Intended for healthcare professionals


Self monitoring of blood glucose in type 2 diabetes

BMJ 2007; 335 doi: (Published 19 July 2007) Cite this as: BMJ 2007;335:105
  1. Simon R Heller, professor of clinical diabetes
  1. School of Medicine and Biosciences, University of Sheffield, Sheffield S10 2RX
  1. s.heller{at}

    Clinicians should stop patients doing this if it has no benefit

    Self monitoring of blood glucose costs the NHS more than £100m (€150m; $200m) each year and the cost is rising.1 For many people with insulin treated diabetes and their families, blood glucose self monitoring is an essential tool, enabling them to confirm hypoglycaemia or high glucose concentrations and to take corrective action. Yet large numbers of patients diligently record the results and then do nothing with them.

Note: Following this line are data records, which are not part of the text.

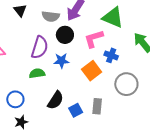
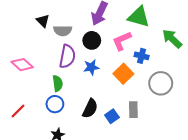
gray semicircle: (51, 16) -> (63, 31), moved
green semicircle: (37, 73) -> (58, 83), moved, turned 98
blue circle: (15, 99) -> (55, 104), moved

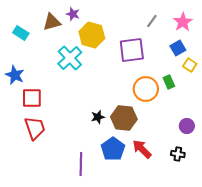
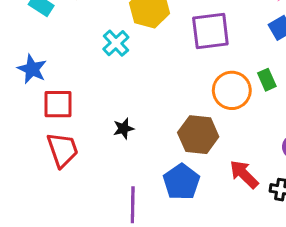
cyan cross: (70, 58) -> (116, 43), size x0.7
black star: (98, 117) -> (124, 129), moved
red arrow: (142, 149) -> (244, 174), moved

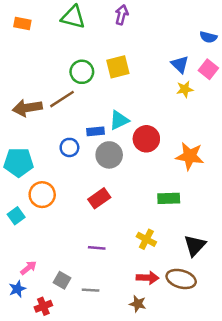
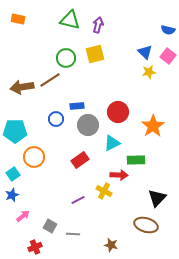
purple arrow: (122, 15) -> (98, 25), moved
green triangle: (73, 17) -> (70, 20), moved
cyan triangle: (119, 120) -> (112, 143), moved
orange star: (190, 156) -> (153, 126), turned 30
yellow cross: (146, 239) -> (104, 191), moved
purple line: (97, 248) -> (78, 200), turned -32
red arrow: (148, 278) -> (119, 175), moved
blue star: (17, 289) -> (12, 195), moved

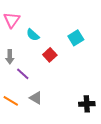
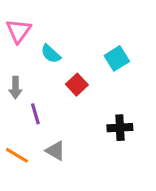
purple line: (23, 74) -> (35, 114), turned 32
black cross: (87, 104) -> (120, 128), moved

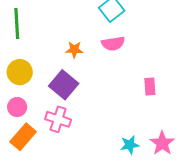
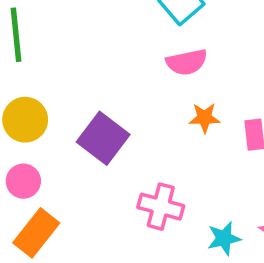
orange star: (74, 50) -> (205, 118), moved
pink cross: (58, 119) -> (161, 207), moved

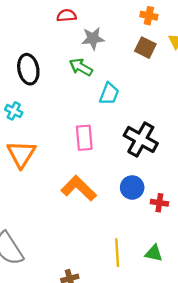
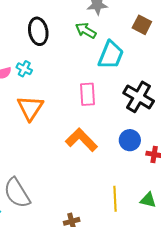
brown square: (145, 48) -> (142, 25), moved
cyan trapezoid: (109, 94) -> (111, 55), size x1.4

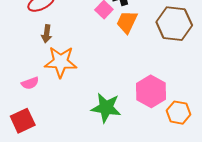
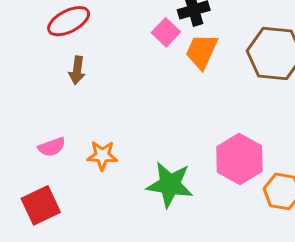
orange star: (61, 62) -> (102, 155), moved, size x0.6

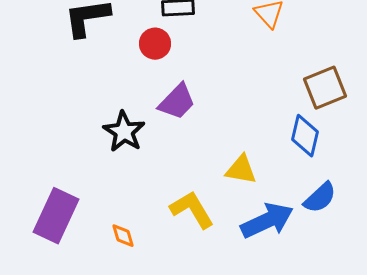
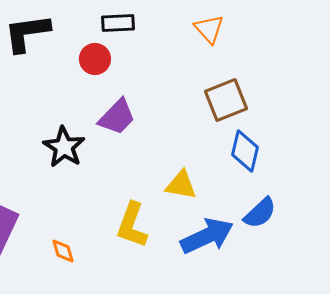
brown square: (325, 88) -> (226, 100), moved
yellow L-shape: (192, 210) -> (132, 225), turned -129

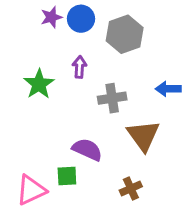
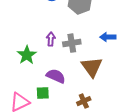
purple arrow: (79, 67) -> (51, 39), moved
green star: (39, 84) -> (27, 55), moved

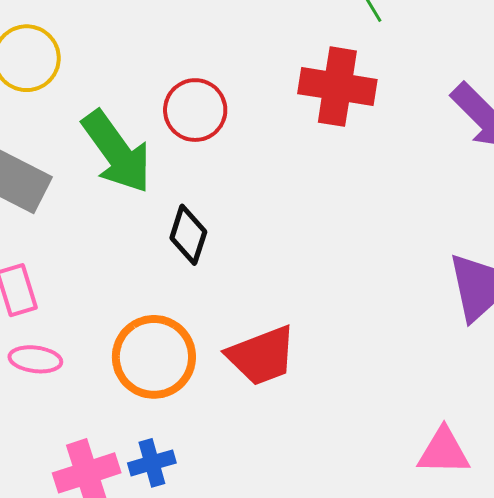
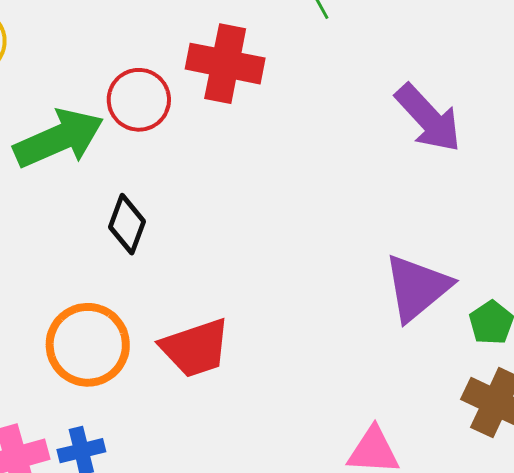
red cross: (337, 87) -> (225, 64), moved
green arrow: (117, 152) -> (59, 138), turned -80

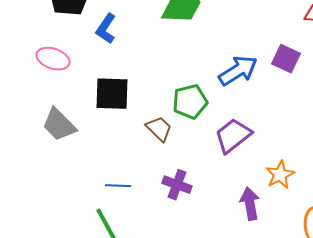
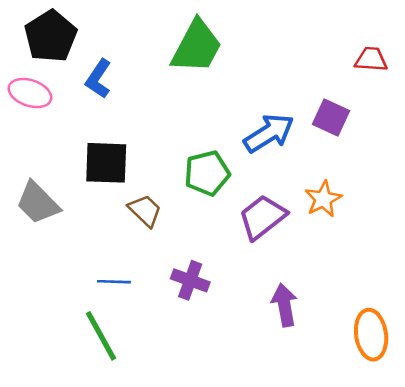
pink ellipse: (53, 59) -> (30, 93), moved
brown trapezoid: (159, 129) -> (145, 211), moved
orange star: (280, 175) -> (323, 199), moved

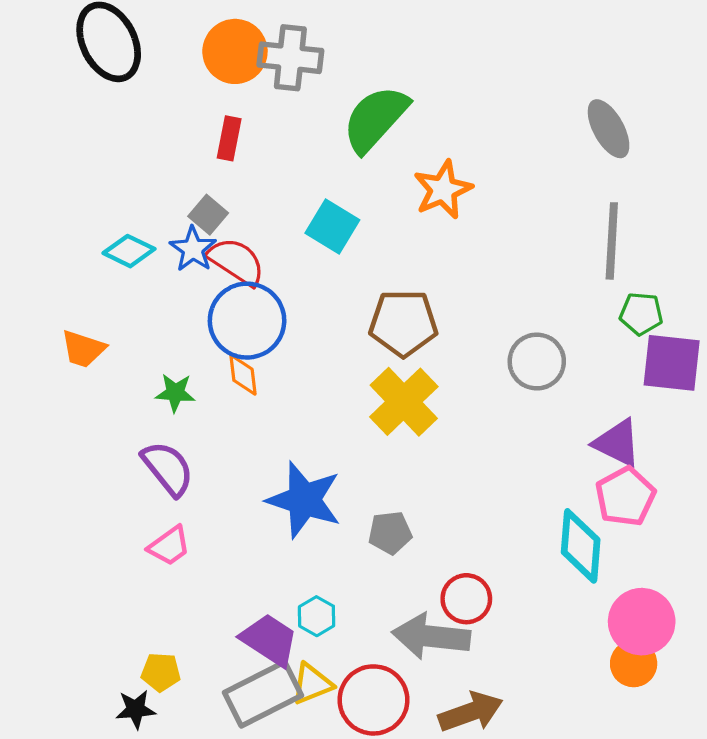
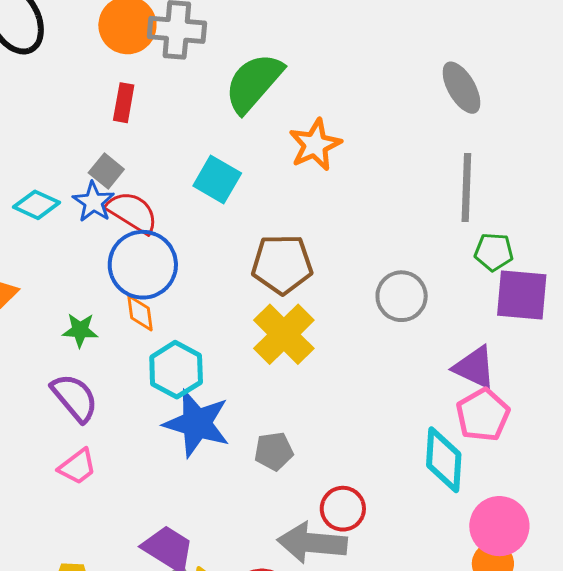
cyan hexagon: (317, 616) -> (176, 370), moved, size x1.6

    In this week's BMJ Farmer and colleagues report the results of a primary care trial in patients with well controlled type 2 diabetes who were not taking insulin. They found no evidence of an effect of blood glucose self monitoring on glycaemic control, with and without structured education, compared with usual care.2 This study confirms that the contribution of self monitoring is not clear in type 2 diabetes, particularly for those treated with diet alone or oral agents other than sulphonylureas. Furthermore, there is wide geographical variation in the use of self testing by such patients.3

    One view is that providing such technology to diabetic patients treated with tablets or diet is a waste of time and money, because there is little an individual can do with the results.4 Others believe that the information provided by blood glucose testing is a powerful motivating factor,5 encouraging self management of diabetes by allowing patients to measure directly the impact of their behaviour, such as the effect of eating on postprandial glucose or the glucose lowering effect of exercise. Some,6 7 but not all,8 observational studies have shown that, even in patients treated by diet alone, those who measure their blood glucose more often have better outcomes, including HbA1c concentration and mortality. Such positive associations may simply show, however, that those who are highly motivated (reflected in the frequency of blood testing) are likely to do well in the long term.

    A limited number of prospective studies have randomised patients to blood glucose self monitoring or to no monitoring. A recent meta-analysis reported a modest mean improvement in HbA1c concentration of around 0.3%, but the confidence intervals were so wide that this difference was not significant.9 Importantly, the meta-analysis comparing blood and urine testing found no difference in HbA1c concentrations. This suggests that blood glucose self monitoring has little effect on glycaemic control in patients treated with diet or metformin. Structured education on using the information obtained from self monitoring to adjust insulin dosing, however, leads to sustained improvements in glycaemic control in type 1 diabetes,10 and this might also apply to those with type 2 diabetes.

    In the diabetes glycaemic education and monitoring trial (DIGEM), Farmer and colleagues directly test the contribution of blood glucose self monitoring on glycaemic control, with and without structured education, in 450 people in primary care with diabetes treated by tablets or diet, with relatively tight glycaemic control.2 Patients were randomised to receive usual care (and were asked not to test their blood), basic information on self management and limited blood self testing, or training in self management and encouragement to undertake more intensive blood monitoring. At one year, HbA1c concentration was unchanged in the usual care group, and marginally and equally improved in the other two groups, with no significant difference among the three.

    The trial was well designed and conducted but had some limitations. Patients who were already testing their blood more than twice a week were excluded (possibly removing those who found glucose monitoring valuable and leaving individuals who had already used and rejected it). Furthermore, only around 15% of those eligible entered the study, thus limiting the generalisability of the findings. In one arm of the trial the authors embedded blood glucose self monitoring within an educational intervention designed to enhance self management, yet glycaemic control did not improve. This may be because patients with relatively tight control were included, in contrast to previous studies, or because the intensive intervention was ineffective. Indeed, fewer patients randomised to the intensive arm ended up using a glucose meter than in the less intensive arm, an unexpected outcome among patients who were trained to monitor more frequently. Finally, patients seem to prefer blood glucose monitoring to urine tests,11 and different conclusions might have been reached if patients' views had been taken into account.

    The DIGEM trial has shown that in patients with established diabetes relatively well controlled by oral drugs who monitor blood glucose infrequently, little is gained in promoting blood glucose testing even in conjunction with an education programme.2 Whether self monitoring is useful in patients at diagnosis and whether it offers advantages over urine testing (which is much cheaper) remains uncertain. None the less, the results of this study should encourage clinicians to discuss the value of glucose testing with their patients and give them the confidence to discontinue it if it is providing no benefit.


    • Competing interests: SRH is principal investigator in an ongoing randomised controlled trial comparing blood glucose to urine testing in newly diagnosed individuals with type 2 diabetes.

    • Provenance and peer review: Commissioned; not externally peer reviewed.